Electrical readout of 180$^\circ$ switching in strictly compensated collinear antiferromagnets remains a major challenge in antiferromagnetic spintronics. Electrical writing of perpendicularly magnetized ferromagnets by out-of-plane orbital torque remains an important challenge in orbitronics. In this work, we propose a second-order nonlinear magnetic orbital Hall effect in the source antiferromagnet as a simultaneous recipe for both difficulties. This orbitronics effect is induced by spin-orbit coupling and is odd in the Néel vector, thus is a unique effect that integrates both functionalities via electric control of the Néel vector in the source antiferromagnet. Our first-principles calculations in CuMnAs predict significant non-perturbative orbital effects from spin-orbit coupling, with a orbital Berry-curvature dipole mechanism. These findings unveil new possibilities opened by topological antiferromagnetic orbitronics.

Figures (3)

• Figure 1: (a) Lattice structure of AFM orthorhombic CuMnAs with Néel vector $\bm n\parallel[001]$. (b) Brillouin zone of CuMnAs.
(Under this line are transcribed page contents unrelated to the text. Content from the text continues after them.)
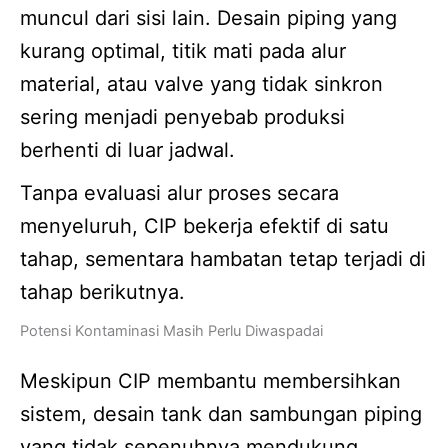
muncul dari sisi lain. Desain piping yang
kurang optimal, titik mati pada alur
material, atau valve yang tidak sinkron
sering menjadi penyebab produksi
berhenti di luar jadwal.
Tanpa evaluasi alur proses secara
menyeluruh, CIP bekerja efektif di satu
tahap, sementara hambatan tetap terjadi di
tahap berikutnya.
Potensi Kontaminasi Masih Perlu Diwaspadai
Meskipun CIP membantu membersihkan
sistem, desain tank dan sambungan piping
yang tidak sepenuhnya mendukung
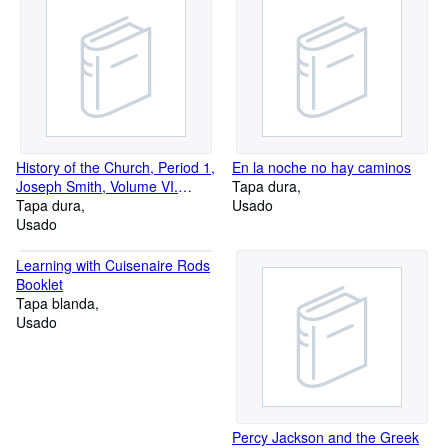
History of the Church, Period 1,
En la noche no hay caminos
Joseph Smith, Volume VI.
Tapa dura
[volume six]
Tapa dura
Usado
Usado
Learning with Cuisenaire Rods
Booklet
Tapa blanda
Usado
Percy Jackson and the Greek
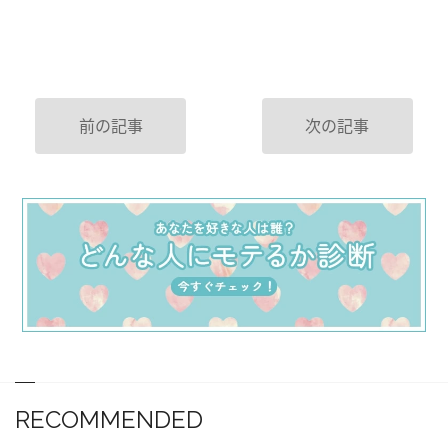
前の記事
次の記事
RECOMMENDED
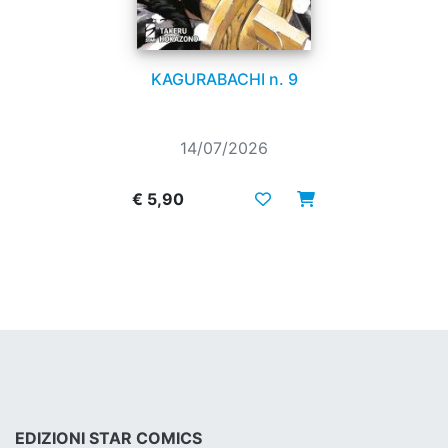
KAGURABACHI n. 9
14/07/2026
€ 5,90
EDIZIONI STAR COMICS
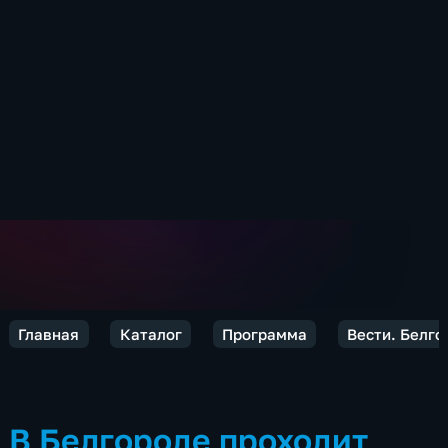
Главная
Каталог
Программа
Вести. Белго
В Белгороде проходит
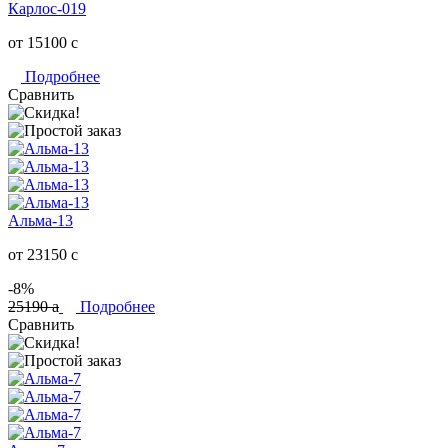
Карлос-019
от 15100
c
Подробнее
Сравнить
Альма-13
от 23150
c
-8%
25190
a
Подробнее
Сравнить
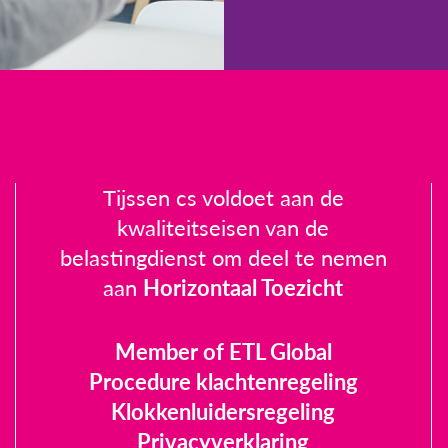
Tijssen cs voldoet aan de
kwaliteitseisen van de
belastingdienst om deel te nemen
aan
Horizontaal Toezicht
Member of ETL Global
Procedure klachtenregeling
Klokkenluidersregeling
Privacyverklaring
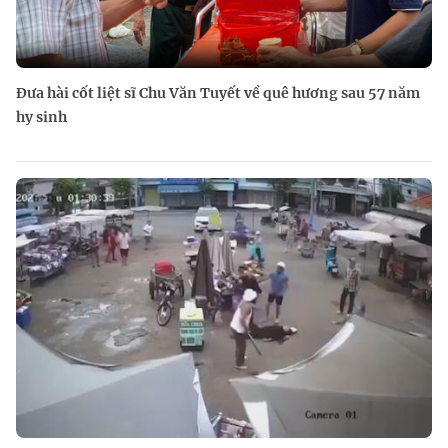
Đưa hài cốt liệt sĩ Chu Văn Tuyết về quê hương sau 57 năm
hy sinh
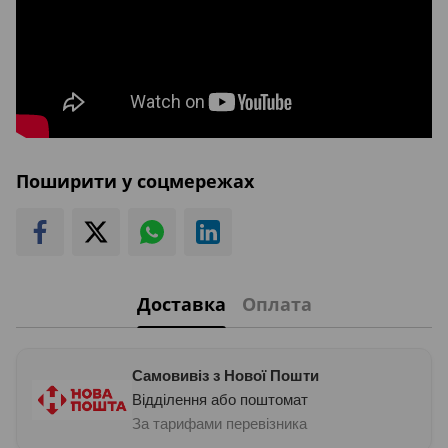
Поширити у соцмережах
Доставка
Оплата
Самовивіз з Нової Пошти
Відділення або поштомат
За тарифами перевізника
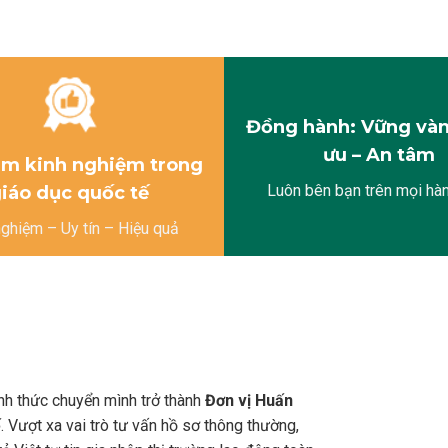
Đồng hành: Vững vàn
ưu – An tâm
m kinh nghiệm trong
Luôn bên bạn trên mọi hàn
iáo dục quốc tế
nghiệm – Uy tín – Hiệu quả
nh thức chuyển mình trở thành
Đơn vị Huấn
ế
. Vượt xa vai trò tư vấn hồ sơ thông thường,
The red dotted curve illustrates the nodal line in the $k_y=0$ plane around X point obtained without SOC. (c) Calculated band structure of CuMnAs [001] including SOC. (d) CPOC from nonlinear magnetic orbital and spin Hall conductivity $\chi_{zyy}^z$ as a function of chemical potential at $T=50$ K. (e,f) Distribution of $k$-resolved (e) $D_{zyy}^z(\text{O})$ and (f) $D_{zyy}^z(\text{S})$ on the intrinsic Fermi surface in the $k_y=0$ plane around the X point. The two green dots on the X-U line indicate the pair of Dirac points, which are related by $C_{2x}$.
• Figure 2: Angular-dependent perpendicular CPOC from nonlinear MOHE in CuMnAs. (a) CuMnAs [001] and (b) CuMnAs [010] with $z$-axis as the out-of-plane direction. The $(001)$ plane is the contact interface to a target perpendicular ferromagnet. (c) Orientation of the Néel vector in the $yz$ plane, defined by the angle $\varphi$ measured from the [010] direction. (d) Angular dependence of the nonlinear orbital Hall conductivity $\chi_{zyy}^z$. The dashed line is a guide for eyes.
• Figure 3: Schematic of the orbit-torque device for (100) contact plane between CuMnAs and a perpendicular ferromagnet. (a) CuMnAs [001] and (b) CuMnAs [010] with $x$ axis as the out-of-plane direction. (c) Angular dependence of the nonlinear orbital Hall conductivity $\chi_{xyy}^x$. Here, $\varphi$ is defined in Fig. \ref{['fig_device']}(c), and the dashed line is a guide for eyes.